*WHAT TO DO*
Beginning at the line that contains "The image size is (1040, 1361).", return every remaining line of the data below exactly; return nothing before it.

"""

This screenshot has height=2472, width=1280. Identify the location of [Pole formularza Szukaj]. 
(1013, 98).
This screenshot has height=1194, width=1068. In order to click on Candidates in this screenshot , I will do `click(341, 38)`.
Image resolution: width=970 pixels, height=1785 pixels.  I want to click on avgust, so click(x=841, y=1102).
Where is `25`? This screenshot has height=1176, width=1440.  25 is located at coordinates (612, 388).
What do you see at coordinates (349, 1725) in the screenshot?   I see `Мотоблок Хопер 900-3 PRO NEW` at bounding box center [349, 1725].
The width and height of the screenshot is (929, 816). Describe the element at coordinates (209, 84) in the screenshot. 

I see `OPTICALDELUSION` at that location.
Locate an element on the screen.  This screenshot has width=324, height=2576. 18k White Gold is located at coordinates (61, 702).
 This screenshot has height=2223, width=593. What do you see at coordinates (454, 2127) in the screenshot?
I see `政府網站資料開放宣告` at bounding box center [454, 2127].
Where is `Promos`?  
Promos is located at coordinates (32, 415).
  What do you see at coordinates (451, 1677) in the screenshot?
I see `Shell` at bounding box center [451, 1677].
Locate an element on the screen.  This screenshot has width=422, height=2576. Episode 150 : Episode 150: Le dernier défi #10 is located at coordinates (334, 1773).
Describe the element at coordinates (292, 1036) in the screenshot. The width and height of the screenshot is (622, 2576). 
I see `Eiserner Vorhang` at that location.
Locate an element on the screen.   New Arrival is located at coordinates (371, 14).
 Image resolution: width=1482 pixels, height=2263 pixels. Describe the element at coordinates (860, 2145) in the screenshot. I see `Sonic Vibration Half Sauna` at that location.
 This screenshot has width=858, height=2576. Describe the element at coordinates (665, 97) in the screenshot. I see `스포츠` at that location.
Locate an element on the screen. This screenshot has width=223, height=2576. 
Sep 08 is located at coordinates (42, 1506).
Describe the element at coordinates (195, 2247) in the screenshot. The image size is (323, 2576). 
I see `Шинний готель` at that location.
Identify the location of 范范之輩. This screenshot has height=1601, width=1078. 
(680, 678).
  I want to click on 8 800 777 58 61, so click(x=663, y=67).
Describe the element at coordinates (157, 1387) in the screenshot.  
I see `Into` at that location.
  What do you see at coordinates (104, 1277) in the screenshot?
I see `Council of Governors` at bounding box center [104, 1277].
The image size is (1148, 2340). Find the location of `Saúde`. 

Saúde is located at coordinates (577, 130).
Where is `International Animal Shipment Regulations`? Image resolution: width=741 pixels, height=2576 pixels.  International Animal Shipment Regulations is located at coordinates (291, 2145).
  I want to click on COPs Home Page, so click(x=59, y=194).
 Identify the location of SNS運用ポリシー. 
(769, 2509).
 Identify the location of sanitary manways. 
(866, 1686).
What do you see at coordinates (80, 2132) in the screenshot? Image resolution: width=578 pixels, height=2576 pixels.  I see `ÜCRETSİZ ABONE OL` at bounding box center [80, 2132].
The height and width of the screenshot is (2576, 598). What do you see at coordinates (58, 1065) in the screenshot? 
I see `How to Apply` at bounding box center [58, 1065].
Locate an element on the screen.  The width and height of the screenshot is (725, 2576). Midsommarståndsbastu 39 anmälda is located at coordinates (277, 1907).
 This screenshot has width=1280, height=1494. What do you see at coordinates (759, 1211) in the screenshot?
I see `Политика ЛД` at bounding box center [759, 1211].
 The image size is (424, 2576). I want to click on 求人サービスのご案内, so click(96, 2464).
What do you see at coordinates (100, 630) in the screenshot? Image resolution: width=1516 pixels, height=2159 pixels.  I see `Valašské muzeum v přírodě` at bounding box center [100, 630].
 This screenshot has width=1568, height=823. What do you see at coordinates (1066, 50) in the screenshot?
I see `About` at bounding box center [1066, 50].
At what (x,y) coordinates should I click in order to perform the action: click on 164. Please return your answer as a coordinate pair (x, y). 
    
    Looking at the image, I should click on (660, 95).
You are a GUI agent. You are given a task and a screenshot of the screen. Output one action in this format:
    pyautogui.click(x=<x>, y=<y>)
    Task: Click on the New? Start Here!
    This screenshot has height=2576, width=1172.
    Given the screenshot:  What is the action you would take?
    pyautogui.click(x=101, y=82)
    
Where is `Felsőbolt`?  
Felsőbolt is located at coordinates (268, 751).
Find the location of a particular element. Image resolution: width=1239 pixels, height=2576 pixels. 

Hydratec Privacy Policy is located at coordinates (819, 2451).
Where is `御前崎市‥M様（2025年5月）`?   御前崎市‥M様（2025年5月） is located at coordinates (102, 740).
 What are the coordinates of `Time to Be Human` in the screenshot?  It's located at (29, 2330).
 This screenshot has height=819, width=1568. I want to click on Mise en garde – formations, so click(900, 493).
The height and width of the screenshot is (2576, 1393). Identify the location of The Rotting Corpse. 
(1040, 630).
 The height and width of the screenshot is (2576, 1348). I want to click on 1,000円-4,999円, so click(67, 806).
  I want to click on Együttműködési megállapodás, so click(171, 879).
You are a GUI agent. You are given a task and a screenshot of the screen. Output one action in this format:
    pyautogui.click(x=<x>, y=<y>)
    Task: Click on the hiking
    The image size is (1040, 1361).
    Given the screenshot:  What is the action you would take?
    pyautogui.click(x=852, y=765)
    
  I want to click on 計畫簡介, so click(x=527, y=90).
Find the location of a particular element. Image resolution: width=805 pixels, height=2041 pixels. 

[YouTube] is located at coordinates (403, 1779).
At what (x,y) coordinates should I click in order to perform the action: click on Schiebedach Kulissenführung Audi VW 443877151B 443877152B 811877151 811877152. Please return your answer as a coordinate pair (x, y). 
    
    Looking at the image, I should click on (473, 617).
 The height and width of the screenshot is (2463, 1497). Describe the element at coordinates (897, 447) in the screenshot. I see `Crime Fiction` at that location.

"""

*TASK RESULT*
    The image size is (1040, 1361).
    Given the screenshot:  What is the action you would take?
    pyautogui.click(x=852, y=765)
    
  I want to click on 計畫簡介, so click(x=527, y=90).
Find the location of a particular element. Image resolution: width=805 pixels, height=2041 pixels. 

[YouTube] is located at coordinates (403, 1779).
At what (x,y) coordinates should I click in order to perform the action: click on Schiebedach Kulissenführung Audi VW 443877151B 443877152B 811877151 811877152. Please return your answer as a coordinate pair (x, y). 
    
    Looking at the image, I should click on (473, 617).
 The height and width of the screenshot is (2463, 1497). Describe the element at coordinates (897, 447) in the screenshot. I see `Crime Fiction` at that location.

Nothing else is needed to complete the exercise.